That's bad news! Prayers and good thoughts out to the Chef!


----------



## skarrd (Jul 20, 2011)

Prayers and Positive energys heading out


----------



## chuckduster01 (May 30, 2015)

Get well soon, thoughts and prayers sent from Central Michigan. Thanks for the post J.R.


----------



## wll (Oct 4, 2014)

Prayers sent.

wll


----------



## Jolly Roger (Aug 14, 2017)

Update; Says he was home alone and couldn't reach his phone but fight or flight kicked in and he got help. Also has a collapsed lung which caused some uncomfortable pain. Keep praying guys. I am. Must be doing well, says he'd rather be home slinging lead.


----------



## Ukprelude (Apr 17, 2016)

Get well soon chef!

Sent from my SM-G935F using Tapatalk


----------



## Rookie-1 (Jan 17, 2018)

Jolly Roger said:


> Update; Says he was home alone and couldn't reach his phone but fight or flight kicked in and he got help. Also has a collapsed lung which caused some uncomfortable pain. Keep praying guys. I am. Must be doing well, says he'd rather be home slinging lead.

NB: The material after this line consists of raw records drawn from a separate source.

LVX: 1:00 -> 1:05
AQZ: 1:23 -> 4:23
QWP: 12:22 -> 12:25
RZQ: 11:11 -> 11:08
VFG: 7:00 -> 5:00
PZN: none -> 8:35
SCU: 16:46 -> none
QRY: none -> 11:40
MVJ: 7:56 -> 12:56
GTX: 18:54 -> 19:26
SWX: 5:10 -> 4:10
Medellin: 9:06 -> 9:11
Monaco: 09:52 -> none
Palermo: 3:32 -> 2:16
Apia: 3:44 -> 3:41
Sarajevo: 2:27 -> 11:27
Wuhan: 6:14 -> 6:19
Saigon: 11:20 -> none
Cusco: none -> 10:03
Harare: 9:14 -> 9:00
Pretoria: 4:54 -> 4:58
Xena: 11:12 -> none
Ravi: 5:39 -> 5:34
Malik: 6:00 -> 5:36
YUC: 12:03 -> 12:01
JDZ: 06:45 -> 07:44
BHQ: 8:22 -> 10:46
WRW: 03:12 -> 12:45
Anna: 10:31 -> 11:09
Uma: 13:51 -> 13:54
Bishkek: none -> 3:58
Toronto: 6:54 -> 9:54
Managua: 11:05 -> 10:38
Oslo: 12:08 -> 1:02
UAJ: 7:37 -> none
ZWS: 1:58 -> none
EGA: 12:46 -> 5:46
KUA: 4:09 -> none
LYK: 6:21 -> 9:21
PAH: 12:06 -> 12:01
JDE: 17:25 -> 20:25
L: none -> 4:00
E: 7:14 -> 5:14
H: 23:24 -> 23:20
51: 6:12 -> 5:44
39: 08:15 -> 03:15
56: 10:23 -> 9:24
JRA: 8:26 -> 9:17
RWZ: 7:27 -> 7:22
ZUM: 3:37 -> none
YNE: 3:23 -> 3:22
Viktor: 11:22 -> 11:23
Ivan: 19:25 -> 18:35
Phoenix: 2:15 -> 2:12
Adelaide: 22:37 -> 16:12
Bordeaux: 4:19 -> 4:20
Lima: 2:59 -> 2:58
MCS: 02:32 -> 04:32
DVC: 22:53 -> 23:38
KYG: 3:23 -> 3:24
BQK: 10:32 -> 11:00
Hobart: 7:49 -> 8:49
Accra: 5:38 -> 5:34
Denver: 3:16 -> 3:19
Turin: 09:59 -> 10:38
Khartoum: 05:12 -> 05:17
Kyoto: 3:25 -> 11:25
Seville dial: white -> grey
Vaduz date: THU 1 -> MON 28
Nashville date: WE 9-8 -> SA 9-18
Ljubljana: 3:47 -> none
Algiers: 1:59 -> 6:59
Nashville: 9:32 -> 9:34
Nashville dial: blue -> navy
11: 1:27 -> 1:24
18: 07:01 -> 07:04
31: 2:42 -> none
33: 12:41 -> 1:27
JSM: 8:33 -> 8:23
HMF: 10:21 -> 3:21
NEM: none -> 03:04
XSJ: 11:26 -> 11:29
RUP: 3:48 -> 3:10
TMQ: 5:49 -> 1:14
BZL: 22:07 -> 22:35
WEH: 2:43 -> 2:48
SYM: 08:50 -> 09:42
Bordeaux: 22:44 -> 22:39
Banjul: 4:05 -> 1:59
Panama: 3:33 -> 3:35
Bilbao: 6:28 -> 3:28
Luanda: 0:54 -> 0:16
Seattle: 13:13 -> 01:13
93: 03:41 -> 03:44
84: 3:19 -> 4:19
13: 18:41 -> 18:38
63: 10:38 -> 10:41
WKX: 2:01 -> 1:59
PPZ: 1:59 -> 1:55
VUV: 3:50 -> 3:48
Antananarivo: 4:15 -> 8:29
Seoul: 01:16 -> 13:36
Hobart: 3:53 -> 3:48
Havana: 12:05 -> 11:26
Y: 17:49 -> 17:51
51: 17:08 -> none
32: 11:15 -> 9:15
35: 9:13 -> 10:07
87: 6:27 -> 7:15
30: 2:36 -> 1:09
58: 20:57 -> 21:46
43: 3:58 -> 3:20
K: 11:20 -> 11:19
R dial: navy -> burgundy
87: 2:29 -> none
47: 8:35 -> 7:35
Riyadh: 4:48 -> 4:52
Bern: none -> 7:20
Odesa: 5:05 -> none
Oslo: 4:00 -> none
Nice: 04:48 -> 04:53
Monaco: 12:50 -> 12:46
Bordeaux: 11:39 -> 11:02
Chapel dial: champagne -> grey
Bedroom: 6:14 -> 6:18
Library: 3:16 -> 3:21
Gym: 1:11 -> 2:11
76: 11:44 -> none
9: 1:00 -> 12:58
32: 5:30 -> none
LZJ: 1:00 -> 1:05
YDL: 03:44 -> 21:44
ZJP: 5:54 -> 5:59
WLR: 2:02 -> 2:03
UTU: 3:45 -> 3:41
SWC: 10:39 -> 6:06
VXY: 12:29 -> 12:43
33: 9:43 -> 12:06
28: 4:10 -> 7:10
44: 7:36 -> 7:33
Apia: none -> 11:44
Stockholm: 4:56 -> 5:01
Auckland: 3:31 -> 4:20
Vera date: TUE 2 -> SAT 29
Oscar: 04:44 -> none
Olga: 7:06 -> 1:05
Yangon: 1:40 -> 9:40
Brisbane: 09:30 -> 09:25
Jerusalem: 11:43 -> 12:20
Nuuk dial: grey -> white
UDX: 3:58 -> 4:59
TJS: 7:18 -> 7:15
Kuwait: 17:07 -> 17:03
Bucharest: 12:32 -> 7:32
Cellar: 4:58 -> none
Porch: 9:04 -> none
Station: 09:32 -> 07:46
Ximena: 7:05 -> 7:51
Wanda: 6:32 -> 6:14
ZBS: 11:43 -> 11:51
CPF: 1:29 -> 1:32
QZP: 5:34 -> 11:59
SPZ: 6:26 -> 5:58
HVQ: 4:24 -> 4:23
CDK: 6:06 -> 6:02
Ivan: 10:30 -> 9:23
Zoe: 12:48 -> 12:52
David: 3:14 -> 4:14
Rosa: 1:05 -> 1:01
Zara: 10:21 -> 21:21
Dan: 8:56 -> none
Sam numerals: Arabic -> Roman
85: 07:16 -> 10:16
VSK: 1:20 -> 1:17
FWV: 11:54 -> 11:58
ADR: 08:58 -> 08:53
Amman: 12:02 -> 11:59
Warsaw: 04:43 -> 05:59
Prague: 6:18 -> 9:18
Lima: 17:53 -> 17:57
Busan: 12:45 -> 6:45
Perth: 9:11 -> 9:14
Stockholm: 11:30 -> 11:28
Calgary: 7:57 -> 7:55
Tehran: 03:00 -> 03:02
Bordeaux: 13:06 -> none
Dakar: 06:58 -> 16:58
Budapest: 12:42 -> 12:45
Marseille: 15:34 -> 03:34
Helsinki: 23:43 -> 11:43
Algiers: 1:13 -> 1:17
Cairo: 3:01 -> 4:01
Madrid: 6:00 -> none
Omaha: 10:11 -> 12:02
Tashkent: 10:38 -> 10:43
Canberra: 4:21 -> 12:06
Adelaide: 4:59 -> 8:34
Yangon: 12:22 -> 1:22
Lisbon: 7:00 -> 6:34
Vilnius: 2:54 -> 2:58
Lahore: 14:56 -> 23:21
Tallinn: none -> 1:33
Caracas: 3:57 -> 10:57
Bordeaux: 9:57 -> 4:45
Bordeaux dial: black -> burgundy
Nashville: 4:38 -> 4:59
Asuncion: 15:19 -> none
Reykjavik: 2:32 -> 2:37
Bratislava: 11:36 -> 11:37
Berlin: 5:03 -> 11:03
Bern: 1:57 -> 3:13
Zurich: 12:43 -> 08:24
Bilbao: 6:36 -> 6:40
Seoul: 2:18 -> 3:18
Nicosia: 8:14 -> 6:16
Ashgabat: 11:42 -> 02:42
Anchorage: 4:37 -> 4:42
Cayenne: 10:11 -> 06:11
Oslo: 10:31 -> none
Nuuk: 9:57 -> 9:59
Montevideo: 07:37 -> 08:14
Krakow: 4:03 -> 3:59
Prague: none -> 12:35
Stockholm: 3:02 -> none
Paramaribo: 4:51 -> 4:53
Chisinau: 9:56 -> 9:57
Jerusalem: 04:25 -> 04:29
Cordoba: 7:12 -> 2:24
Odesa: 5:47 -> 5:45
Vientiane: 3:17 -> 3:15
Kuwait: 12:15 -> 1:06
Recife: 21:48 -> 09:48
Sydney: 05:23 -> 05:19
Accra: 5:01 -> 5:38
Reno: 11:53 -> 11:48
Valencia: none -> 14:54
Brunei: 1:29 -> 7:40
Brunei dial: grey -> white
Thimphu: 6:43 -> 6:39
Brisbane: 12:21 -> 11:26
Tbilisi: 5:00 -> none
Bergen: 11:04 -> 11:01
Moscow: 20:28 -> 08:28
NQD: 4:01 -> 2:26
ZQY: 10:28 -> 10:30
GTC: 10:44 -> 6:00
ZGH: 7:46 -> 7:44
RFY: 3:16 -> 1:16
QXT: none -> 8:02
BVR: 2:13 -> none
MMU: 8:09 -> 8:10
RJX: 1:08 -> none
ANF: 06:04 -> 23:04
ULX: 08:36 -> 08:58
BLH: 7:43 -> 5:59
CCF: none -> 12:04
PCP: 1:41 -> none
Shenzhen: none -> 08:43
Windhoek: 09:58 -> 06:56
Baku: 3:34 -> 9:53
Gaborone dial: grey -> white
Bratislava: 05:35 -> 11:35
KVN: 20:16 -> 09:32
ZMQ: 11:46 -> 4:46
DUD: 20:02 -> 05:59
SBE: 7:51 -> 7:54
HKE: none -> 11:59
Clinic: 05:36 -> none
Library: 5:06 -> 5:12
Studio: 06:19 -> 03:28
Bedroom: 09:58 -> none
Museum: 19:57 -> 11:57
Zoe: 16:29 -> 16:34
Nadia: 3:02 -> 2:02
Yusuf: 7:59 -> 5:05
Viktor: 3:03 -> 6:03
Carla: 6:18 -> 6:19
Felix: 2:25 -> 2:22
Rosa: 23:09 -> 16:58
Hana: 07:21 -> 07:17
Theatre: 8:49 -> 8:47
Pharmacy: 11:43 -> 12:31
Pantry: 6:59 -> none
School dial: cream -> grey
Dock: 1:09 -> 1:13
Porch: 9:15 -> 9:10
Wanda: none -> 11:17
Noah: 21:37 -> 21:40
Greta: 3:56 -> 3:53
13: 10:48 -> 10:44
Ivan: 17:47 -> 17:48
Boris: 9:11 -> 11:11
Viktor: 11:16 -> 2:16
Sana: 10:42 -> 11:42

Get well I will keep your in my prayers also

Sent from my iPad using Tapatalk


----------



## Tag (Jun 11, 2014)

Thanks again JR for the update


----------



## BushpotChef (Oct 7, 2017)

Mad love to all you guys thanks so much. Full Disclosure I don't have much of a family. Mom's been gone since 16, dad's no where near close, siblings all MIA or in prison. This goofy little forum has given me something else to think about, sad as that may seem to some. It's helped me get back in touch with that sliver of a little boy I still have deep inside. Thanks to everyone who contributes to this space, it really is comforting to know folks still care. Second pic is the tube they've go running into my bum lung.

















Sent from my SM-J320W8 using Tapatalk


----------



## KawKan (May 11, 2013)

Dude, sounds like you cut this one pretty close!

So happy to hear from you.

Hope you our back to slinging and whittling very soon!


----------



## BushpotChef (Oct 7, 2017)

KawKan said:


> Dude, sounds like you cut this one pretty close!
> So happy to hear from you.
> Hope you our back to slinging and whittling very soon!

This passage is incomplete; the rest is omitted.